§ **Problem details**
Find each line of the material below in which the word "zzgl" occurs, and return it.

§ **Dataset records**
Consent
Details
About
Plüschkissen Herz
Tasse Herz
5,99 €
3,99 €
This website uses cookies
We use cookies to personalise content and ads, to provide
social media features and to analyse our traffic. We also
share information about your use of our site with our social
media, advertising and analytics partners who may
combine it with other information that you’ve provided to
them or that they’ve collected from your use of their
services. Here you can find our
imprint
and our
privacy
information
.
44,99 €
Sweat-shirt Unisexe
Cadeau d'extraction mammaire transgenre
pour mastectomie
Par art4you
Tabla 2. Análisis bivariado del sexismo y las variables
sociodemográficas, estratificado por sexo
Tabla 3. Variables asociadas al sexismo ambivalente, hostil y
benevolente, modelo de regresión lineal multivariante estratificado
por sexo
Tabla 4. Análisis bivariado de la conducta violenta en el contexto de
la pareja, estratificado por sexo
---
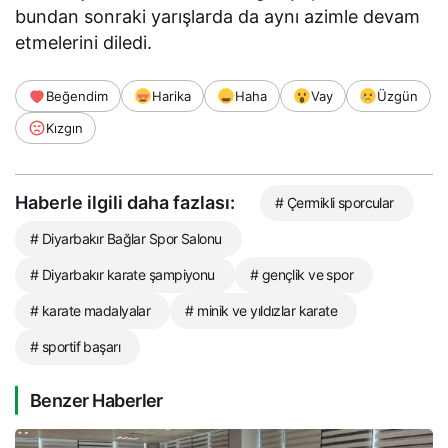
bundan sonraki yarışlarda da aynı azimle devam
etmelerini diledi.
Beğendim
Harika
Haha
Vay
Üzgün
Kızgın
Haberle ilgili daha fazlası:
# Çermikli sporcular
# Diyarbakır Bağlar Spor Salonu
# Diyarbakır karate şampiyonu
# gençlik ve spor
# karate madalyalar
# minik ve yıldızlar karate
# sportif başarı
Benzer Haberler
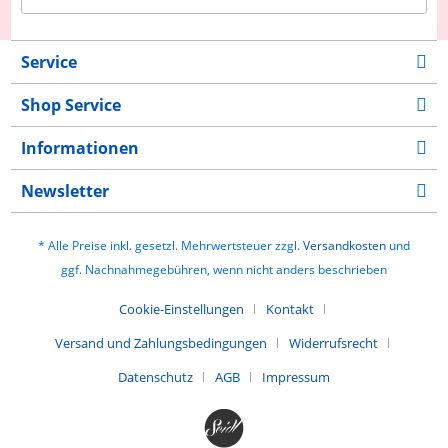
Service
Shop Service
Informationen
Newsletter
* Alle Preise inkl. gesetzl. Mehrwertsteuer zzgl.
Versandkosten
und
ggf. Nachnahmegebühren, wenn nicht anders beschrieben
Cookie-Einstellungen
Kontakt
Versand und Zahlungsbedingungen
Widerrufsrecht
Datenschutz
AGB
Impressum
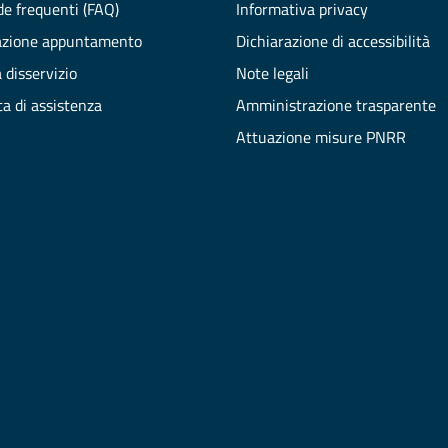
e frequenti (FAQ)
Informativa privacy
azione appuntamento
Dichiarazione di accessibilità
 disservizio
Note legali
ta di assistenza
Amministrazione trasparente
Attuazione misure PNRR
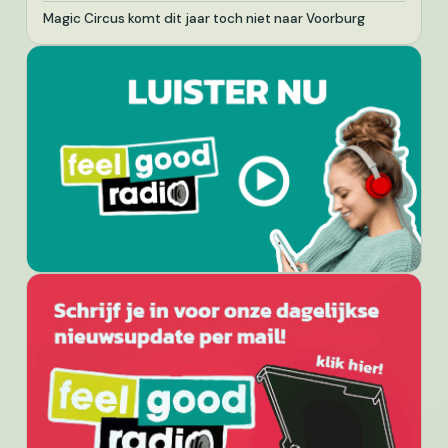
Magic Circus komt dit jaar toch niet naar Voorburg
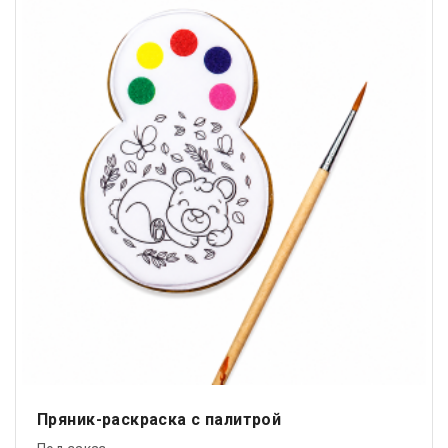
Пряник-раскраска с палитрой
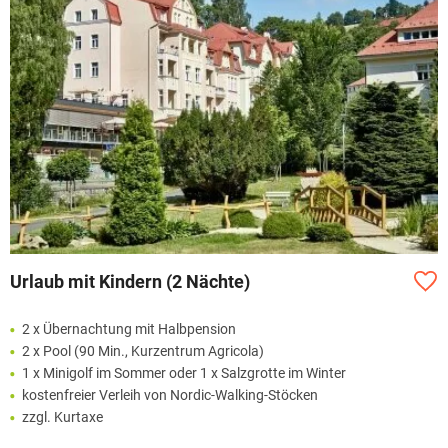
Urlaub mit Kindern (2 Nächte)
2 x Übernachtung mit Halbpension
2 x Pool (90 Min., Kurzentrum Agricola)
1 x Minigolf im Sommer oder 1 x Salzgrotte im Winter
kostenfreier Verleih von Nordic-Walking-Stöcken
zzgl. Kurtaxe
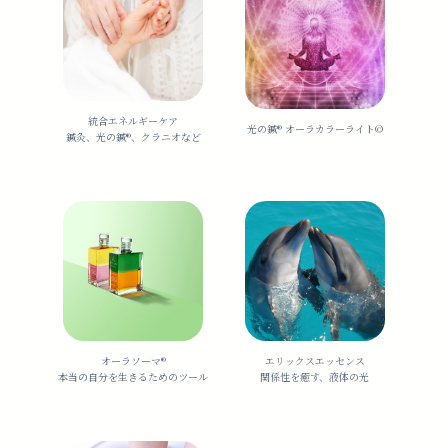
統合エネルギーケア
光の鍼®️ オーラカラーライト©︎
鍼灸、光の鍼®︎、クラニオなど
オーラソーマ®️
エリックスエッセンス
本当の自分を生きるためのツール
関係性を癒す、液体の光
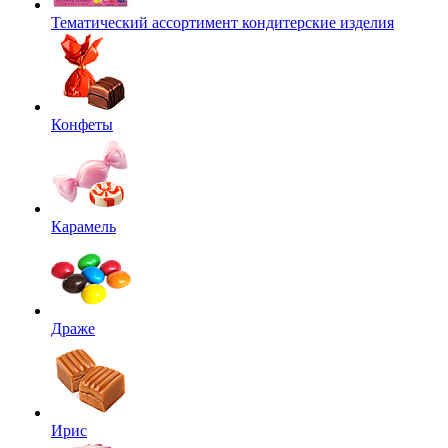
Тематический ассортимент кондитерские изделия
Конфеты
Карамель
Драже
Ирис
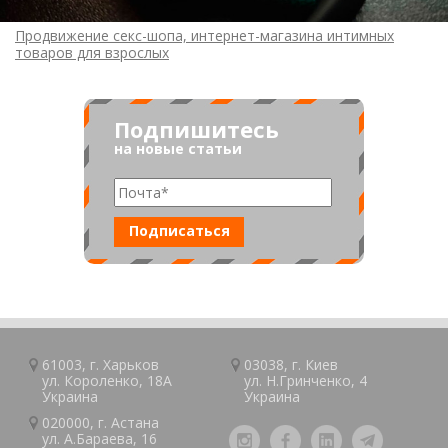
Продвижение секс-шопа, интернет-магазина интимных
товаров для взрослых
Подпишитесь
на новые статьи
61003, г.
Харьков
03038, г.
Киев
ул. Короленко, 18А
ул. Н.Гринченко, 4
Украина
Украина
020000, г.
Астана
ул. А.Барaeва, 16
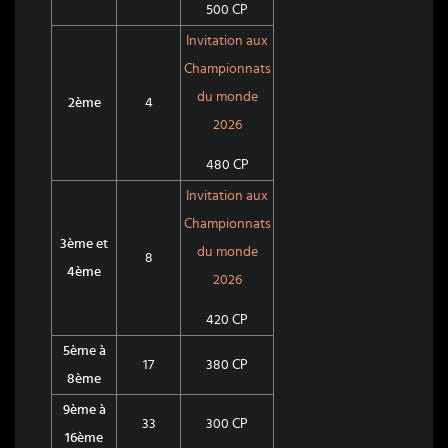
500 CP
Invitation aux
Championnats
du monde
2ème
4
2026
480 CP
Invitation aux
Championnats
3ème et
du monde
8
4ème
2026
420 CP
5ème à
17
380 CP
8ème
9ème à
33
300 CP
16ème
---
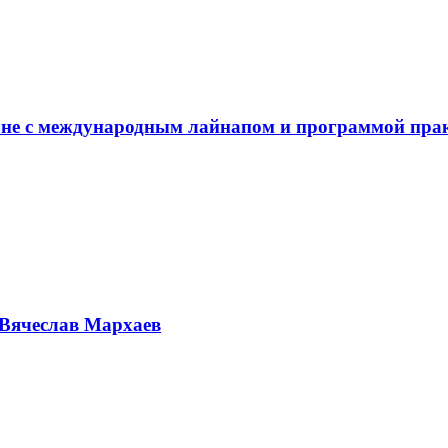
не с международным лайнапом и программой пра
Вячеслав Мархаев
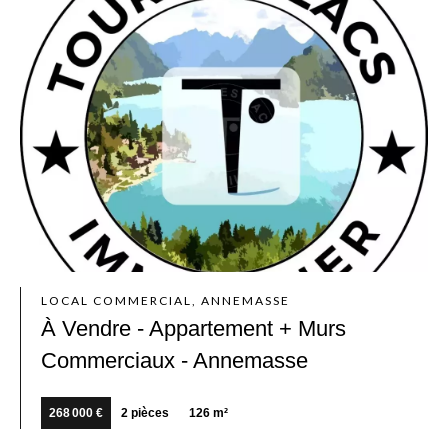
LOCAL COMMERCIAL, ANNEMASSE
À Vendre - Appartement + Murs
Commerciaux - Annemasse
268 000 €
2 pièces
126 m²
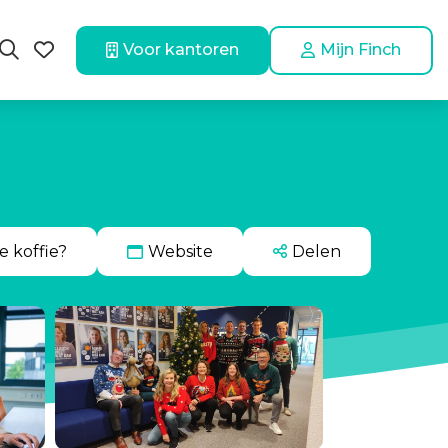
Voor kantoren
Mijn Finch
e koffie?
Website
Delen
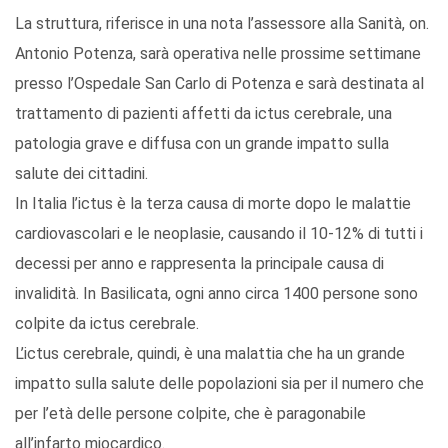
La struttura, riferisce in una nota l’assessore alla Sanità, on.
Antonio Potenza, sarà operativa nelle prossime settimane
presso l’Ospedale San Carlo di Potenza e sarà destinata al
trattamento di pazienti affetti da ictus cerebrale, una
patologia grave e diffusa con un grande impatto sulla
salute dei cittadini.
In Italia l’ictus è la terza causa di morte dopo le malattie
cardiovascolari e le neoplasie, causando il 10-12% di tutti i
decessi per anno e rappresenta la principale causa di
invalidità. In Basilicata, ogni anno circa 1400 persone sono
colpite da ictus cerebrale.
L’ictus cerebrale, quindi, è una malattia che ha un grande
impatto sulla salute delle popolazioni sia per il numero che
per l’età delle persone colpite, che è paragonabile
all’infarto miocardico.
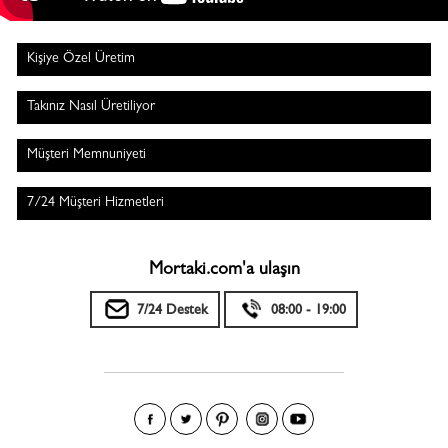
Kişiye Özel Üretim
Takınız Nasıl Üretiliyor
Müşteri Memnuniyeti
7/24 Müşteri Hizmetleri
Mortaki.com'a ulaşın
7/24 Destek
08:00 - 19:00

§ **Exercise output**
* Alle Preise inkl. gesetzl. Mehrwertsteuer zzgl.
zzgl. Kurtaxe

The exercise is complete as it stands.